How data is distributed across a cluster (using virtual nodes)
Prior to version 1.2, you had to calculate and assign a single token to each node in a cluster. Each token determined the node's position in the ring and its portion of data according to its hash value. Although the design of consistent hashing used prior to version 1.2 (compared to other distribution designs), allowed moving a single node's worth of data when adding or removing nodes from the cluster, it still required substantial effort to do so.
Starting in version 1.2, Cassandra changes this paradigm from one token and range per node to many tokens per node. The new paradigm is called virtual nodes (vnodes). Vnodes allow each node to own a large number of small partition ranges distributed throughout the cluster. Vnodes also use consistent hashing to distribute data but using them doesn't require token generation and assignment.

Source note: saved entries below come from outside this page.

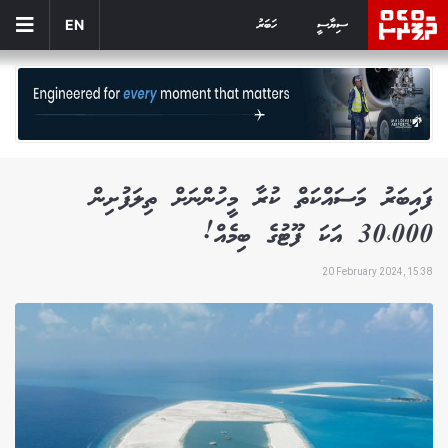
ސިޔާސީ
ހަބަރު
EN
ފައިބަރު މަސައްކަތް ކުރާ މީހުންނަށް ތިލަފުށިން
30،000 އަކަ ފޫޓުގެ ބިމެއް!
20 February 2024, 15:38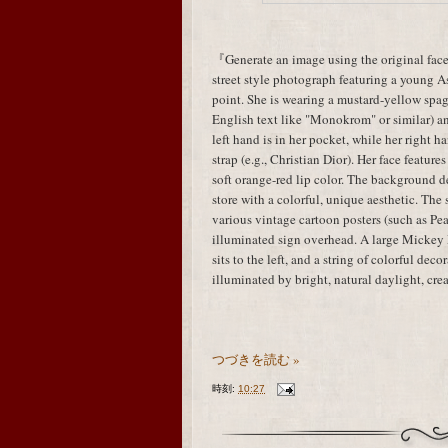
『Generate an image using the original face
street style photograph featuring a young A
point. She is wearing a mustard-yellow spagh
English text like "Monokrom" or similar) an
left hand is in her pocket, while her right
strap (e.g., Christian Dior). Her face featur
soft orange-red lip color. The background de
store with a colorful, unique aesthetic. Th
various vintage cartoon posters (such as P
illuminated sign overhead. A large Mickey M
sits to the left, and a string of colorful deco
illuminated by bright, natural daylight, cr
つづきを読む »
時刻:
10:27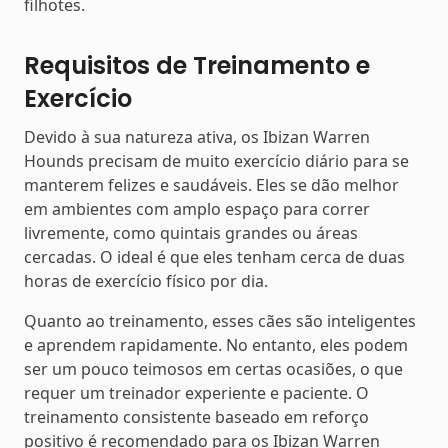
filhotes.
Requisitos de Treinamento e
Exercício
Devido à sua natureza ativa, os Ibizan Warren
Hounds precisam de muito exercício diário para se
manterem felizes e saudáveis. Eles se dão melhor
em ambientes com amplo espaço para correr
livremente, como quintais grandes ou áreas
cercadas. O ideal é que eles tenham cerca de duas
horas de exercício físico por dia.
Quanto ao treinamento, esses cães são inteligentes
e aprendem rapidamente. No entanto, eles podem
ser um pouco teimosos em certas ocasiões, o que
requer um treinador experiente e paciente. O
treinamento consistente baseado em reforço
positivo é recomendado para os Ibizan Warren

The top portion of the graphic shows a cluster without vnodes. In this paradigm, each node is assigned a single token that represents a location in the ring. Each node stores data determined by mapping the row key to a token value within a range from the previous node to its assigned value. Each node also contains copies of each row from other nodes in the cluster. For example, range E replicates to nodes 5, 6, and 1. Notice that a node owns exactly one contiguous partition range in the ring space.
The bottom portion of the graphic shows a ring with vnodes. Within a cluster, virtual nodes are randomly selected and non-contiguous. The placement of a row is determined by the hash of the row key within many smaller partition ranges belonging to each node.